Parents, children, senior citizens who come to the park nearby on weekends will vouch for the food here. “It is a family routine to visit this garden on Saturdays. My favorite is the ragda puri while my children love the meetha sev puri followed by chocolate milkshake,” says Akshata Rane, 38, a resident of Brahman Society.
Gulab Yadav, 42, who sells chat there says because of the crowd at the stalls, there is often quite a traffic jam. “We easily get around 700 customers on weekends,” says Yadav, who has seen the street dish up from a humble chaat corner in the past decade.
Heading to the lane near Pendharkar College, Dombivli, evenings take on a lively seasoning with youngsters parking their bikes near the food trucks and cafes. Apart from shawarma, momos, the likes of cheese sev puris, ice bhel or schezuan dosa seem to be a hit and are easy on the pocket. At the end of the lane, you’ll run into a shining Royal Enfield converted into a meaty shack, dishing out chicken skewers, burgers, wings, etc. While you’re there, you may also fall prey to the smell of skewered vegetarian kebabs, fresh out of the tandoor.
Another favourite seems to be the chicken cutlet pav, a spin off on the famous vada pav. “For Rs35, it’s quite a steal! Chicken cutlets are sandwiched into a pav and you can also opt for an omelette,” says Suraj Lele, 24, from Tilak Nagar while digging into a double cutlet pav.
Atul Pense, who has a shawarma truck, says the demand from youngsters for momo and shawarma has made the lane so famous. “My uncle used to have a vada pav cart here. When he passed away, I decided to serve shawarma to cater to the new generation. Now, I have three trucks serving shawarma rolls,” says Pense.
Shivaji Chowk in Kalyan is also home to chaat stalls, ice-cream carts, vada pav and dabeli vendors. But beyond these are the Indian sweet shops that have stood the test of time and taste, for example, Anant Halwai that doles out hits like ras-malai, sutar-pheni, bakarwadi, sheikh and basundi.
If you are feeling a little old school, then Khidki Vada, a 50-year-old outlet that sparked off as a hole-in-the-wall has been a favorite among Kalyan residents. “We had started selling it for 10paise.
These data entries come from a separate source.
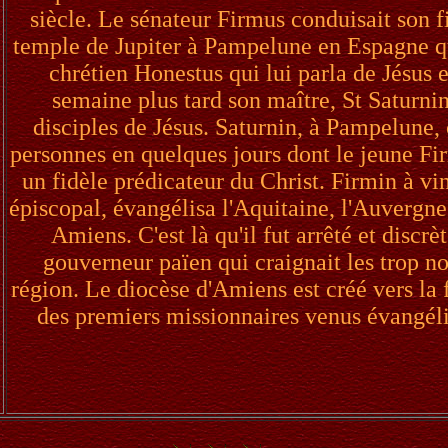
siècle. Le sénateur Firmus conduisait son fi
temple de Jupiter à Pampelune en Espagne qu
chrétien Honestus qui lui parla de Jésus e
semaine plus tard son maître, St Saturnin
disciples de Jésus. Saturnin, à Pampelune, 
personnes en quelques jours dont le jeune Fir
un fidèle prédicateur du Christ. Firmin à vin
épiscopal, évangélisa l'Aquitaine, l'Auvergne,
Amiens. C'est là qu'il fut arrêté et discr
gouverneur païen qui craignait les trop n
région. Le diocèse d'Amiens est créé vers la f
des premiers missionnaires venus évangéli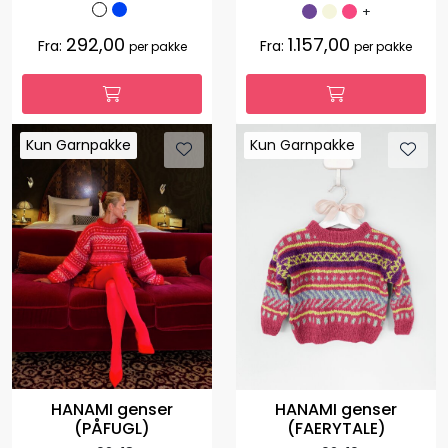
+
292,00
1.157,00
Fra:
Fra:
per pakke
per pakke
Kun Garnpakke
Kun Garnpakke
Kun Garnpakke
Kun Garnpakke
HANAMI genser
HANAMI genser
(PÅFUGL)
(FAERYTALE)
It got popular and in 1990, we got a trademark,” says Yashwant Vaze, 78, owner of Khidki Vada.
Meghana Prajapati, 28, a Gandhi Chowk resident says she swears by the lane near Tilak Chowk for some feasting after shopping. “Pani puri, khidki vada and dabeli are always on my list whenever I visit this lane,” says Prajapati.
Come to Khadak Pada between 5pm to 8pm and you’ll see foodies, especially youngsters dig into various versions of chats, shawarmas and dosas.”Earlier, there were only two to three outlets. Now, this space has turned into a small Khau Galli,” says Nidhi Nair, 26, from Khadak Pada.
Similarly, Sai Chowk, has emerged with its carts full of momos, quirky Chinese takeaways, bhurji pav corners, malvani chicken, etc. “The food tastes good and is affordable,” says Pravesh Patil, 23, a regular at the chowk. “The stalls comes alive from 6pm till 9:30pm. We see mostly youngsters thronging our stalls because of the variety of fast food items available,” says Manish Rane, a stall owner at Sai-Chowk.